| Task item |
An unaltered copy of the listing below is required.

| Dataset entries |
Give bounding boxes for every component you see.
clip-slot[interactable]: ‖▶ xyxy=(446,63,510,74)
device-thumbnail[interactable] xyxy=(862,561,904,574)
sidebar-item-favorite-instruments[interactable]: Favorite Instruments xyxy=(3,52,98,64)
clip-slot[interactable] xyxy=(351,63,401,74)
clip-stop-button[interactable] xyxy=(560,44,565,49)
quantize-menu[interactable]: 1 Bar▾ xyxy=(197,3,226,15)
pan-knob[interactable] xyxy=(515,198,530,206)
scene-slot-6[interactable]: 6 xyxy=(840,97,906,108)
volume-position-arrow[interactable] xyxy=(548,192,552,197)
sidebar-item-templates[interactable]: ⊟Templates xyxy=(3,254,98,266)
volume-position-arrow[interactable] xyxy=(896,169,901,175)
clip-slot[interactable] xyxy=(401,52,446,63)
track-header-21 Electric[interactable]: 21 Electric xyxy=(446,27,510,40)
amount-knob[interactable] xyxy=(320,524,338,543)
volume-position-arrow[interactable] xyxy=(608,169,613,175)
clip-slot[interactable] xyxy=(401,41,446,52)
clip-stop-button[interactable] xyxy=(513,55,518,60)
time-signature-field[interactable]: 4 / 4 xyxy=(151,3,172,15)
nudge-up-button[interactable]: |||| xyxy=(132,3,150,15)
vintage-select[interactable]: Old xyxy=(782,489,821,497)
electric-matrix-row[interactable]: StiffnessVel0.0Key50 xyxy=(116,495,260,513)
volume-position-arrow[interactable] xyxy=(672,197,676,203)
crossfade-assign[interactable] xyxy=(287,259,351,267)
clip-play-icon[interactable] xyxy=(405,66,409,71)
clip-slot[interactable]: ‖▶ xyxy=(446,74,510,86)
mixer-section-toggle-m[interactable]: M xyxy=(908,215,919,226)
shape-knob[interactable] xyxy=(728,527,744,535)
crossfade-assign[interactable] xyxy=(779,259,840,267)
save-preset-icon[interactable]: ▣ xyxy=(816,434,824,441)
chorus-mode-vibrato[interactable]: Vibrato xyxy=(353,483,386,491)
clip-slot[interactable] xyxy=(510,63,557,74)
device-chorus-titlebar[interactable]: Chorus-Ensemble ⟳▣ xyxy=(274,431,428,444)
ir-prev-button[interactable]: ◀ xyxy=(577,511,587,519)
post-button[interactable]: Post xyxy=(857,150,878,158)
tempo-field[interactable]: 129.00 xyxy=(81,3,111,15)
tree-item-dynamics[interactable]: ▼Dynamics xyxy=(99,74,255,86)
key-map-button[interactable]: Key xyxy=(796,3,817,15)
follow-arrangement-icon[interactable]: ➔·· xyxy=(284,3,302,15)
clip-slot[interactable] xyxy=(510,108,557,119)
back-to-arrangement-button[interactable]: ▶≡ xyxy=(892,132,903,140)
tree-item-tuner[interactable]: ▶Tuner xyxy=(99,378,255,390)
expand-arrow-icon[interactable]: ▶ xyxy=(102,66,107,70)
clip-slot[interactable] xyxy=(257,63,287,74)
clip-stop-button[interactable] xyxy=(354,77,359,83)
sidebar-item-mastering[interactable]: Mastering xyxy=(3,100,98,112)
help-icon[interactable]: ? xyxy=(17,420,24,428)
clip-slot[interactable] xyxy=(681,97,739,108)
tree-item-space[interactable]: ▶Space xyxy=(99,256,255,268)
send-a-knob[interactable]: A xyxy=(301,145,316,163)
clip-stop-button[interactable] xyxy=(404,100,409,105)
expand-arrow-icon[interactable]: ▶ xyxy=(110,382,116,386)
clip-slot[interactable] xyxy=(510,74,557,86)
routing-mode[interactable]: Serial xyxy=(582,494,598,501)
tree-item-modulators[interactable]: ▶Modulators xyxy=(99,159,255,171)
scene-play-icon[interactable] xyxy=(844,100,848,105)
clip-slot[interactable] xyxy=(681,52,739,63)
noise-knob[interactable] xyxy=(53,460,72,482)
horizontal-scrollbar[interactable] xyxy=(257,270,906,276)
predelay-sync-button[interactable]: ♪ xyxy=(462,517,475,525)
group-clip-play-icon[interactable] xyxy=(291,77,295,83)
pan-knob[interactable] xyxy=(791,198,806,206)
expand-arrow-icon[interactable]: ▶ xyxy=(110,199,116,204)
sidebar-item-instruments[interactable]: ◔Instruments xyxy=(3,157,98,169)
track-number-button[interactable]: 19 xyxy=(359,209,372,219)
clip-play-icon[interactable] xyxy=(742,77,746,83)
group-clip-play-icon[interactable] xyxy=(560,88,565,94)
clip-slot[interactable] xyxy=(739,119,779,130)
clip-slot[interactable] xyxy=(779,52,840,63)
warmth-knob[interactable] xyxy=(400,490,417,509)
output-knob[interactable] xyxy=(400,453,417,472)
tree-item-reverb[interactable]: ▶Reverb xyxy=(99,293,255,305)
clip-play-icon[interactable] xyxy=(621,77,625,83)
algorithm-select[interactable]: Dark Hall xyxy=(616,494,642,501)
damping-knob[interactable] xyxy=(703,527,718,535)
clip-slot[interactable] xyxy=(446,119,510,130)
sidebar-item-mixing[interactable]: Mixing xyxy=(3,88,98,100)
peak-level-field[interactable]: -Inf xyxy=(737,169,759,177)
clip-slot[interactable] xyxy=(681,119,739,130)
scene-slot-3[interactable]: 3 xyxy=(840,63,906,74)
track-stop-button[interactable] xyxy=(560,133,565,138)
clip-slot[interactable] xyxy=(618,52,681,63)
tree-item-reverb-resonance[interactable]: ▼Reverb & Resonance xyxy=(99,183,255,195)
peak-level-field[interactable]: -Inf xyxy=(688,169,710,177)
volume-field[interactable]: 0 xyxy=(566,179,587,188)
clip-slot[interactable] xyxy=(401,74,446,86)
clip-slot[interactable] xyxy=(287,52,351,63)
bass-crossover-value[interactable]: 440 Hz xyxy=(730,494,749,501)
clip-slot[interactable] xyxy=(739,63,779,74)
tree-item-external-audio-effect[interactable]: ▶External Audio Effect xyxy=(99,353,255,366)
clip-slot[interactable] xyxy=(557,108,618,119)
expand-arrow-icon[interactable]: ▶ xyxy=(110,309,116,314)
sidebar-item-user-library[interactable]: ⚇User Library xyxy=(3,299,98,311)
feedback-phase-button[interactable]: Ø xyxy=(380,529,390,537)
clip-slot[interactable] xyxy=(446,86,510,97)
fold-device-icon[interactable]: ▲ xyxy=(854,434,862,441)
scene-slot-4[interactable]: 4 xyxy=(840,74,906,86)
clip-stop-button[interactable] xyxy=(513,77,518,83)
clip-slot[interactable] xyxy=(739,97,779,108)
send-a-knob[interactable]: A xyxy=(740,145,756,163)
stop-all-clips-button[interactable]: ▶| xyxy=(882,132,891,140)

| Response box |
Give bounding boxes for every component you see.
clip-slot[interactable]: ‖▶ xyxy=(446,63,510,74)
device-thumbnail[interactable] xyxy=(862,561,904,574)
sidebar-item-favorite-instruments[interactable]: Favorite Instruments xyxy=(3,52,98,64)
clip-slot[interactable] xyxy=(351,63,401,74)
clip-stop-button[interactable] xyxy=(560,44,565,49)
quantize-menu[interactable]: 1 Bar▾ xyxy=(197,3,226,15)
pan-knob[interactable] xyxy=(515,198,530,206)
scene-slot-6[interactable]: 6 xyxy=(840,97,906,108)
volume-position-arrow[interactable] xyxy=(548,192,552,197)
sidebar-item-templates[interactable]: ⊟Templates xyxy=(3,254,98,266)
volume-position-arrow[interactable] xyxy=(896,169,901,175)
clip-slot[interactable] xyxy=(401,52,446,63)
track-header-21 Electric[interactable]: 21 Electric xyxy=(446,27,510,40)
amount-knob[interactable] xyxy=(320,524,338,543)
volume-position-arrow[interactable] xyxy=(608,169,613,175)
clip-slot[interactable] xyxy=(401,41,446,52)
clip-stop-button[interactable] xyxy=(513,55,518,60)
time-signature-field[interactable]: 4 / 4 xyxy=(151,3,172,15)
nudge-up-button[interactable]: |||| xyxy=(132,3,150,15)
vintage-select[interactable]: Old xyxy=(782,489,821,497)
electric-matrix-row[interactable]: StiffnessVel0.0Key50 xyxy=(116,495,260,513)
volume-position-arrow[interactable] xyxy=(672,197,676,203)
crossfade-assign[interactable] xyxy=(287,259,351,267)
clip-play-icon[interactable] xyxy=(405,66,409,71)
clip-slot[interactable]: ‖▶ xyxy=(446,74,510,86)
mixer-section-toggle-m[interactable]: M xyxy=(908,215,919,226)
shape-knob[interactable] xyxy=(728,527,744,535)
crossfade-assign[interactable] xyxy=(779,259,840,267)
save-preset-icon[interactable]: ▣ xyxy=(816,434,824,441)
chorus-mode-vibrato[interactable]: Vibrato xyxy=(353,483,386,491)
clip-slot[interactable] xyxy=(510,63,557,74)
device-chorus-titlebar[interactable]: Chorus-Ensemble ⟳▣ xyxy=(274,431,428,444)
ir-prev-button[interactable]: ◀ xyxy=(577,511,587,519)
post-button[interactable]: Post xyxy=(857,150,878,158)
tempo-field[interactable]: 129.00 xyxy=(81,3,111,15)
tree-item-dynamics[interactable]: ▼Dynamics xyxy=(99,74,255,86)
key-map-button[interactable]: Key xyxy=(796,3,817,15)
follow-arrangement-icon[interactable]: ➔·· xyxy=(284,3,302,15)
clip-slot[interactable] xyxy=(510,108,557,119)
back-to-arrangement-button[interactable]: ▶≡ xyxy=(892,132,903,140)
tree-item-tuner[interactable]: ▶Tuner xyxy=(99,378,255,390)
expand-arrow-icon[interactable]: ▶ xyxy=(102,66,107,70)
clip-slot[interactable] xyxy=(257,63,287,74)
clip-stop-button[interactable] xyxy=(354,77,359,83)
sidebar-item-mastering[interactable]: Mastering xyxy=(3,100,98,112)
help-icon[interactable]: ? xyxy=(17,420,24,428)
clip-slot[interactable] xyxy=(681,97,739,108)
tree-item-space[interactable]: ▶Space xyxy=(99,256,255,268)
send-a-knob[interactable]: A xyxy=(301,145,316,163)
clip-stop-button[interactable] xyxy=(404,100,409,105)
expand-arrow-icon[interactable]: ▶ xyxy=(110,382,116,386)
clip-slot[interactable] xyxy=(510,74,557,86)
routing-mode[interactable]: Serial xyxy=(582,494,598,501)
tree-item-modulators[interactable]: ▶Modulators xyxy=(99,159,255,171)
scene-play-icon[interactable] xyxy=(844,100,848,105)
clip-slot[interactable] xyxy=(681,52,739,63)
noise-knob[interactable] xyxy=(53,460,72,482)
horizontal-scrollbar[interactable] xyxy=(257,270,906,276)
predelay-sync-button[interactable]: ♪ xyxy=(462,517,475,525)
group-clip-play-icon[interactable] xyxy=(291,77,295,83)
pan-knob[interactable] xyxy=(791,198,806,206)
expand-arrow-icon[interactable]: ▶ xyxy=(110,199,116,204)
sidebar-item-instruments[interactable]: ◔Instruments xyxy=(3,157,98,169)
track-number-button[interactable]: 19 xyxy=(359,209,372,219)
clip-play-icon[interactable] xyxy=(742,77,746,83)
group-clip-play-icon[interactable] xyxy=(560,88,565,94)
clip-slot[interactable] xyxy=(739,119,779,130)
clip-slot[interactable] xyxy=(779,52,840,63)
warmth-knob[interactable] xyxy=(400,490,417,509)
output-knob[interactable] xyxy=(400,453,417,472)
tree-item-reverb[interactable]: ▶Reverb xyxy=(99,293,255,305)
clip-play-icon[interactable] xyxy=(621,77,625,83)
algorithm-select[interactable]: Dark Hall xyxy=(616,494,642,501)
damping-knob[interactable] xyxy=(703,527,718,535)
clip-slot[interactable] xyxy=(446,119,510,130)
sidebar-item-mixing[interactable]: Mixing xyxy=(3,88,98,100)
peak-level-field[interactable]: -Inf xyxy=(737,169,759,177)
clip-slot[interactable] xyxy=(681,119,739,130)
scene-slot-3[interactable]: 3 xyxy=(840,63,906,74)
track-stop-button[interactable] xyxy=(560,133,565,138)
clip-slot[interactable] xyxy=(618,52,681,63)
tree-item-reverb-resonance[interactable]: ▼Reverb & Resonance xyxy=(99,183,255,195)
peak-level-field[interactable]: -Inf xyxy=(688,169,710,177)
volume-field[interactable]: 0 xyxy=(566,179,587,188)
clip-slot[interactable] xyxy=(401,74,446,86)
clip-slot[interactable] xyxy=(287,52,351,63)
bass-crossover-value[interactable]: 440 Hz xyxy=(730,494,749,501)
clip-slot[interactable] xyxy=(739,63,779,74)
tree-item-external-audio-effect[interactable]: ▶External Audio Effect xyxy=(99,353,255,366)
clip-slot[interactable] xyxy=(557,108,618,119)
expand-arrow-icon[interactable]: ▶ xyxy=(110,309,116,314)
sidebar-item-user-library[interactable]: ⚇User Library xyxy=(3,299,98,311)
feedback-phase-button[interactable]: Ø xyxy=(380,529,390,537)
clip-slot[interactable] xyxy=(446,86,510,97)
fold-device-icon[interactable]: ▲ xyxy=(854,434,862,441)
scene-slot-4[interactable]: 4 xyxy=(840,74,906,86)
clip-stop-button[interactable] xyxy=(513,77,518,83)
clip-slot[interactable] xyxy=(739,97,779,108)
send-a-knob[interactable]: A xyxy=(740,145,756,163)
stop-all-clips-button[interactable]: ▶| xyxy=(882,132,891,140)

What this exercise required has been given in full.